Ryuraku began giving performances in foreign languages in 2008.

Ryuraku said, “The teacher from whom I learn sado (the Japanese art of the tea ceremony) was going to make a presentation of sado at the Japan Festival in Florence, Italy. He suggested that I should also give a performance of rakugo. This was the beginning of my performances in foreign languages.”

He memorizes the foreign language version of the rakugo by rote. He asks native speakers he knows to translate rakugo in Japanese into foreign languages and to record the foreign language version on a tape. He writes it in katakana, which is often used for loan words, and he reads it aloud repeatedly to learn it by rote.” However, Ryuraku said that in rakugo performed in foreign languages, words only form part of the expression.

“It sometimes happens that the more I describe the culture and customs indigenous to Japan with words, the more difficult they are to understand. The important thing is to stimulate the imagination of the audience using gestures and facial expressions. I think that words are just a tool for encouraging the imagination.”

“For example, in a scene where a character in a story is smoking a cigarette, if a rakugoka explains what a kiseru (a Japanese pipe for smoking) is, the audience will pay attention to the explanation and fail to enter into the story. However, if he or she brings a Japanese paper fan to his or her mouth, saying ‘I am going to smoke a cigarette,’ the audience imagines a pipe based on their own experience, and continues to enjoy the story. With only a Japanese paper fan and a towel on stage, a rakugoka is able to cross cultural barriers easily. This is the advantage of rakugo, ‘the art of imagination.’”

Ryuraku said that the stories that are popular overseas are those that express the characters in the stories with gestures and facial expressions. Take a well-known classic rakugo-story, “Chiritotechin.” A man wants to teach a lesson to one of his friends who has a know-it-all attitude, and offers him rotten tofu (bean curd) as chiritotechin, a rare Chinese delicacy that does not actually exist. As expected, the friend says that he knows it, and eats it in agony as he keeps saying, “This is delicious!” This is a scene that attracts loud laughter.

“The scenes described in rakugo are the everyday lives of ordinary people. The characters in rakugo are people who can be found close by, anywhere in the world. The laughter that rakugo expresses is ‘humor that every one of us has.’ This is common around the world, beyond borders and cultures.”

Ryuraku is confident of the possibilities of rakugo on the basis of his numerous performances overseas.

“In rakugo, the storyteller plays multiple characters as he or she turns left and right, and each member of the audience imagines the face, figure and clothes of the characters, and the background.
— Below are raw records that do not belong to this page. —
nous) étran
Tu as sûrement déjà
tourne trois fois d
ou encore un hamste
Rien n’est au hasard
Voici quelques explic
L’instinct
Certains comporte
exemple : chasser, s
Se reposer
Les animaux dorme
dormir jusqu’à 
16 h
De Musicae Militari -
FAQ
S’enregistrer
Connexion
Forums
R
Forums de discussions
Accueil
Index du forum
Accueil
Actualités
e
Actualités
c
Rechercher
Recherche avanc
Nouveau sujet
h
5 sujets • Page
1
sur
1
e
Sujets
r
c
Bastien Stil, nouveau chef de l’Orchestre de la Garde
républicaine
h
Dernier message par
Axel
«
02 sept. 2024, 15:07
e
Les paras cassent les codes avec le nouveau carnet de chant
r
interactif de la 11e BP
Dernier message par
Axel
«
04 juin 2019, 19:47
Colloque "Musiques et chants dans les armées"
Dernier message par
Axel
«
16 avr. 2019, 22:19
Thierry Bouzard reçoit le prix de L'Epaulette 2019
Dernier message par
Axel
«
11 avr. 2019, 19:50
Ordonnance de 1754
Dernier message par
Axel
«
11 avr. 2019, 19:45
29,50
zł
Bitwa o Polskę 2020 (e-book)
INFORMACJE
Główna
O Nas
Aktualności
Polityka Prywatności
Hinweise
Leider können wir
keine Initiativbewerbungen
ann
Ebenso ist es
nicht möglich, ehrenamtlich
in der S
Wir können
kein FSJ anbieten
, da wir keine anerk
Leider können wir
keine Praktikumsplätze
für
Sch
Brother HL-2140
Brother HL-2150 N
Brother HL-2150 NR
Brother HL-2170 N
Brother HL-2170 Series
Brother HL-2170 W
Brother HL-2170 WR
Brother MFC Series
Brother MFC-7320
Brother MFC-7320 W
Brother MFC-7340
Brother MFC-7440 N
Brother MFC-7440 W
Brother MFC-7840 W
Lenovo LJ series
The storyteller says to the audience inwardly, “Imagine. Let’s make a story together,” and the audience gives the story liveliness in response. Many of the things that are currently happening in the world, including terrorism and conflicts, are caused by “the lack of imagination for others.” Ryuraku believes that spreading rakugo to the world will foster “rich imagination” and bring relief to the world.

In 2020, Tokyo will host the Olympics and Paralympics. Ryuraku says that he is currently preparing a new style of rakugo for this opportunity, when many people from overseas will visit Japan.

“I am thinking of placing a screen on the back of the storyteller performing the rakugo and projecting ukiyo-e, Japanese woodblock prints onto it. The imagination of the audience will be enhanced as a result. For instance, a scene of watching fireworks in the Edo period (1603–1867) is easy for Japanese people to imagine, but it is difficult for people from other countries. However, when ukiyo-e depicting a scene of watching fireworks are projected onto the back of a storyteller, the audience will be taken to the city in the Edo period instantaneously. Last year, I performed it in France, which was highly successful.”

People around the world have an image of Japanese people as “serious people who do not understand humor.” However, rakugo, which has been making serious Japanese people laugh for 250 years, has undergone a new kind of evolution and is currently spreading a new type of laughter around the world.